Levin provides a brief outline of how DAFCA can detect erroneous code: “To detect that somebody has inserted a Trojan [horse], that Trojan has to activate and do something that the chip wasn’t designed to do or force the chip to behave in a way that lies outside the domain of authorized authentic behaviors,” he says. “We insert very small, compact, reconfigurable instruments that you can think of as reconfigurable monitors in the RTL [logic], and your enemy may or may not even know that we are there. … I don’t know and I don’t care whether this was an accidental mistake or a deliberate intrusion; you are going to use DAFCA to examine the behavior of your device on-chip, at-speed, in-system. From our perspective, it’s the same problem.”

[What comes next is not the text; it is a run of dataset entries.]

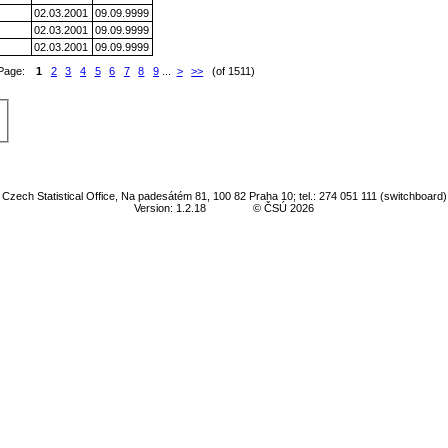
02.03.2001
09.09.9999
02.03.2001
09.09.9999
02.03.2001
09.09.9999
Page:
1
2
3
4
5
6
7
8
9
...
>
>>
(of 1511)
Czech Statistical Office, Na padesátém 81, 100 82 Praha 10; tel.: 274 051 111 (switchboard)
Version: 1.2.18
© ČSÚ 2026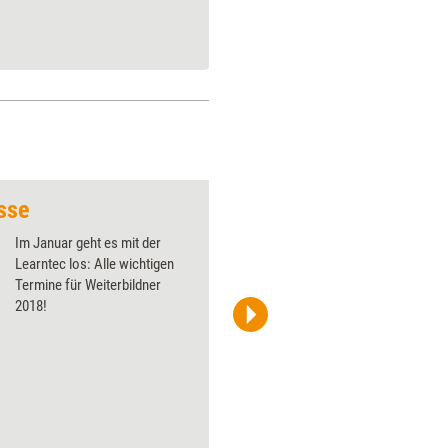
sse
Messen und Kongre
Im Januar geht es mit der
Learntec los: Alle wichtigen
Termine für Weiterbildner
2018!
www.managerSeminare.de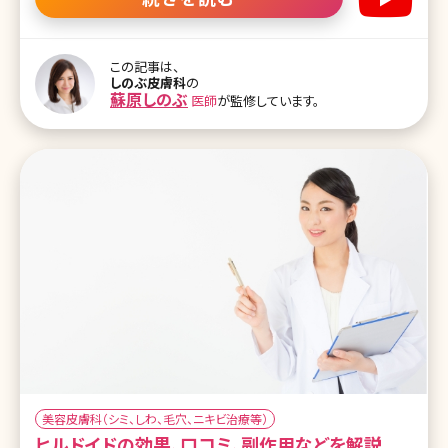
る!?米国ではFDAに認可されていて、美容皮膚科でのレーザー治療
が苦手という方にも。 ニキビは治ったけどニキビ跡がクレーターとし
て残ってしまった方に適しています ーダーマペンはどうのような治療
ですか?患者様で1番多いお悩みを教えてください。 しのぶ先生（以下
この記事は、
しのぶ皮膚科
の
S）：ニキビ跡や特にクレーターに効果がある治療です。例えば傷がで
蘇原しのぶ
医師
が監修しています。
きたときに、人の体は傷を治そうという自然治癒力が生まれます。同
じような原理で、わざと傷をつけて肌の再生を促す治療です。 昔大き
なニキビがあって、ニキビは治ったけどニキビ跡がクレーターとして
残ってしま
美容皮膚科（シミ、しわ、毛穴、ニキビ治療等）
ヒルドイドの効果、口コミ、副作用などを解説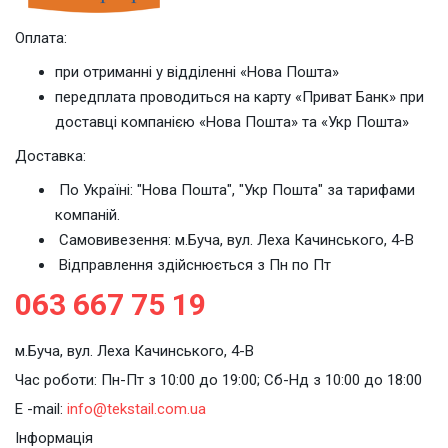
Оплата:
при отриманні у відділенні «Нова Пошта»
передплата проводиться на карту «Приват Банк» при
доставці компанією «Нова Пошта» та «Укр Пошта»
Доставка:
По Україні: "Нова Пошта", "Укр Пошта" за тарифами
компаній.
Cамовивезення: м.Буча, вул. Леха Качинського, 4-В
Відправлення здійснюється з Пн по Пт
063 667 75 19
м.Буча, вул. Леха Качинського, 4-В
Час роботи: Пн-Пт з 10:00 до 19:00; Сб-Нд з 10:00 до 18:00
E -mail:
info@tekstail.com.ua
Інформація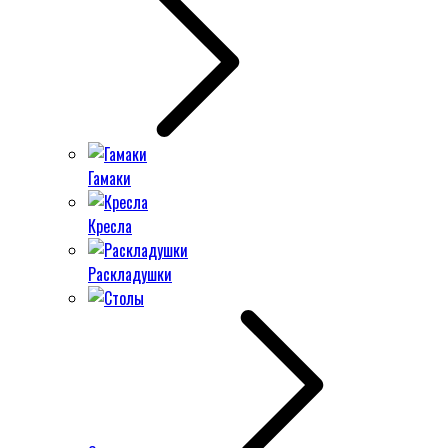
Гамаки
Кресла
Раскладушки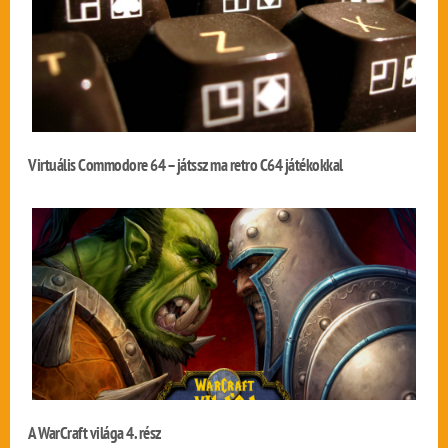
Virtuális Commodore 64 – játssz ma retro C64 játékokkal
A WarCraft világa 4. rész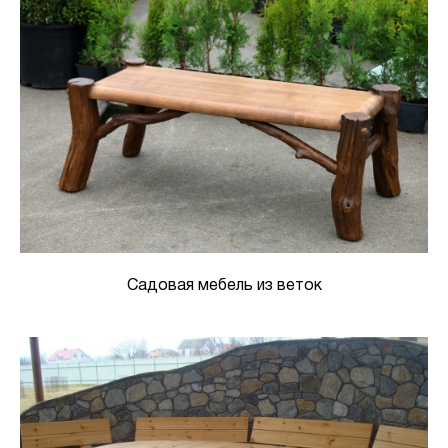
Садовая мебель из веток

Levin is careful to distinguish DAFCA from traditional DFT (design-for-test) and BIST (built-in-self-test) providers. Unlike DAFCA, BIST providers test the structural, not functional, integrity of a device. In the functional-integrity niche, DAFCA’s competition consists of customers rolling their own functional-testing software. DAFCA’s advantage is to speed the process, minimize silicon requirements, and—perhaps most important—have analysis software ready to run when a chip comes back from the foundry. Often, says Levin, when a device returns from a fab, semiconductor companies “discover that and they haven’t written the software for configuration, operation, and control of those on-chip instruments, and they call us anyway.”
DAFCA is growing rapidly and looking to expand into other applications. By press time, the company had racked up 300% of the previous year’s total revenue. As for new applications, Levin cited digital-rights management. DAFCA technology, he says, “is not just about making sure nothing bad happens; it’s also about ensuring that the right thing happens.”